Un précurseur
Ivan Illich
par Normand Baillargeon
En quelques années à peine, au début des années 70, Ivan Illich (1926-2002), prêtre catholique, a produit une série d’ouvrages qui ont connu un énorme succès et dans lesquels il développait une forte et originale critique des sociétés industrielles avancées. Illich s’y penche tour à tour sur la médecine, sur le travail et le chômage, sur l’éducation sans, bien entendu, oublier les transports et l’énergie.
Les analyses qu’il met de l’avant prennent pour cible les notions de progrès et de croissance des sociétés industrielles avancées. Illich montre que ce productivisme débouche sur la mise en place de bureaucraties monopolistiques et sur la réduction du citoyen au statut de consommateur.
Dans ses réflexions, Illich utilise trois catégories originales qui n’ont rien perdu de leur intérêt : ce sont celles d’outil, de contre-productivité et de convivialité. Ce qu’elles invitent à penser, paradoxe à part, c’est que la voiture ralentit tandis que le travail appauvrit, que l’école abrutit, que la médecine rend malade et que la société tout entière aliène.

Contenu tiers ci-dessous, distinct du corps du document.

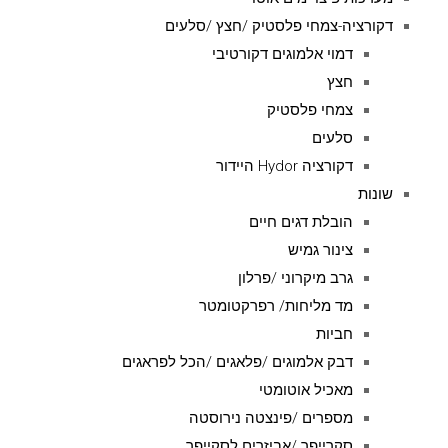
דקורציה-צמחי פלסטיק /חצץ /סלעים
דמוי אלמוגים דקורטיבי
חצץ
צמחי פלסטיק
סלעים
דקורציה Hydor היידור
שונות
הובלת דגים חיים
צינור גמיש
גרב מיקרוני /פרלון
מד מליחות/ רפרקטומטר
חביות
דבק אלמוגים /פלאגים /הכל לפראגים
מאכיל אוטומטי
מספרים /פינצטה נירוסטה
סקרייפר /אביזרים לסקייפר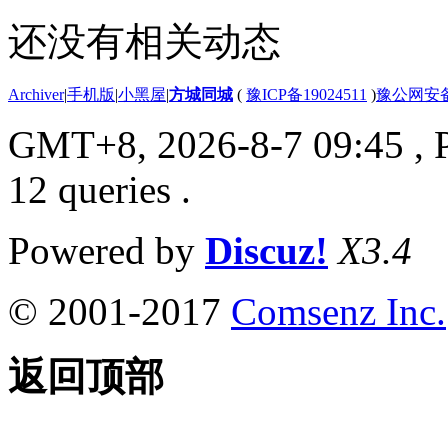
还没有相关动态
Archiver
|
手机版
|
小黑屋
|
方城同城
(
豫ICP备19024511
)
豫公网安备4
GMT+8, 2026-8-7 09:45
, 
12 queries .
Powered by
Discuz!
X3.4
© 2001-2017
Comsenz Inc.
返回顶部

Pour comprendre l’originalité de ce point de vue et de ces idées, le plus simple est justement de partir des réflexions d’Illich lors de la (première) crise de l’énergie au début des années 70, laquelle lui a fourni une occasion privilégiée d’appliquer ses catégories sur le sujet alors chaudement débattu du transport.

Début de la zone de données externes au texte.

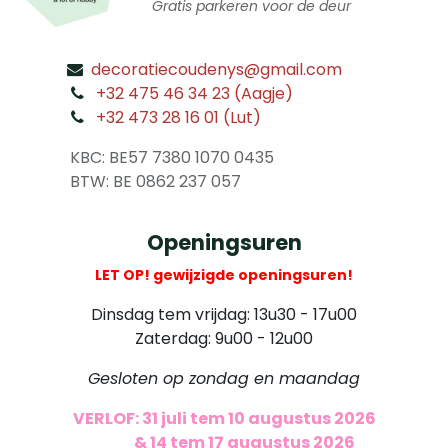
Gratis parkeren voor de deur
decoratiecoudenys@gmail.com
​
+32 475 46 34 23 (Aagje)
+32 473 28 16 01 (Lut)
​
KBC: BE57 7380 1070 0435
​ BTW: BE 0862 237 057
Openingsuren
LET OP! gewijzigde openingsuren!
Dinsdag tem vrijdag: 13u30 - 17u00
Zaterdag: 9u00 - 12u00
Gesloten op zondag en maandag
VERLOF: 31 juli tem 10 augustus 2026
​
& 14 tem 17 augustus 2026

L’automobile individuelle, chacun en convient, est la solution par excellence, c’est-à-dire l’outil que notre civilisation donne au problème de se déplacer de manière efficace et efficiente d’un point à un autre. Cette solution présente, à côté de certains avantages immédiatement perceptibles (la vitesse, l’autonomie, par exemple) bien des défauts, voire même des dangers bien réels – pour l’environnement, pour la santé et ainsi de suite – qu’on ne voit d’abord pas ou qu’on préfère ignorer dans l’enthousiasme de la vitesse et de l’autonomie gagnées.
Mais, peu à peu, l’outil devient contre-productif et accomplit de plus en plus mal ce pour quoi il a été pensé. Quand surgissent les problèmes (embouteillages, accidents, ralentissements, pollution, obésité et ainsi de suite), le système bureaucratique et idéologique qui s’est mis en place entre-temps et qui détient un « monopole radical », est incapable même d’envisager de les résoudre autrement qu’en augmentant l’offre et, au fond, en accentuant donc encore les caractères problématiques qu’on cherche à éliminer. Et voilà l’engrenage productiviste qui apparaît, avec la contre-productivité de l’outil devant laquelle on ne sait réagir qu’en construisant encore plus d’autoroutes, plus de ponts, plus de voitures et ainsi de suite.

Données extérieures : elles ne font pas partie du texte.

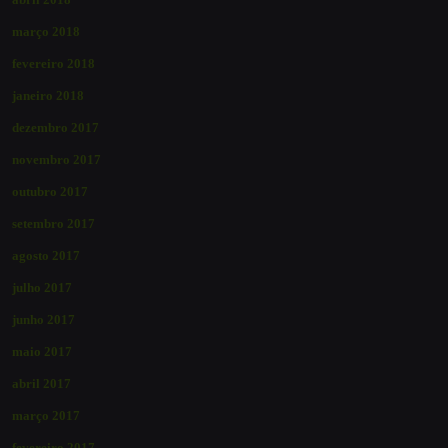
março 2018
fevereiro 2018
janeiro 2018
dezembro 2017
novembro 2017
outubro 2017
setembro 2017
agosto 2017
julho 2017
junho 2017
maio 2017
abril 2017
março 2017
fevereiro 2017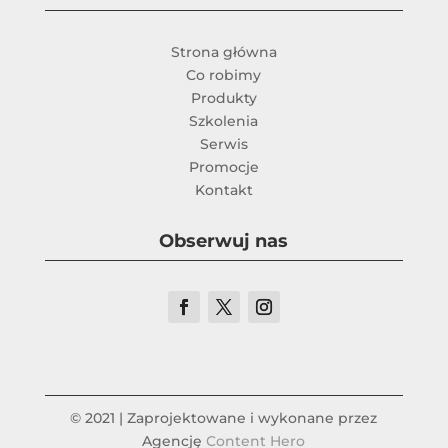
Strona główna
Co robimy
Produkty
Szkolenia
Serwis
Promocje
Kontakt
Obserwuj nas
© 2021 | Zaprojektowane i wykonane przez
Agencję
Content Hero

Illich demande que l’on s’efforce de penser autrement toute la question et il nous invite notamment à considérer le coût social de la voiture. Par exemple, combien d’heures d’immobilité, au travail, chacun de nous doit-il consentir pour payer la voiture, son essence, son entretien, ses assurances ? Combien d’heures pour payer le coût social de son usage – routes, autoroutes, hôpitaux et tout le reste ? Illich fait ces calculs et trouve que la vitesse sociale réelle de la voiture en fait un moyen de transport très lent (6 Km/h, calculait-il il y a trente ans ; on peut penser que c’est pire aujourd’hui), qui ne se compare même pas avantageusement à la calèche.
La solution – dans le cas des transports comme dans tous les autres nommés plus haut : médecine, éducation, travail – passe selon Illich par une rupture radicale avec nos modes de penser et nos pratiques. Il nommera convivialité son idéal d’un ordre social et politique qui « garantirait un environnement si simple et si transparent que tous les hommes pourraient la plupart du temps avoir accès à toutes les choses qui sont utiles pour s’occuper de soi-même et des autres ». Dans le cas des transports et pour la plupart des déplacements, Illich était un partisan du vélo.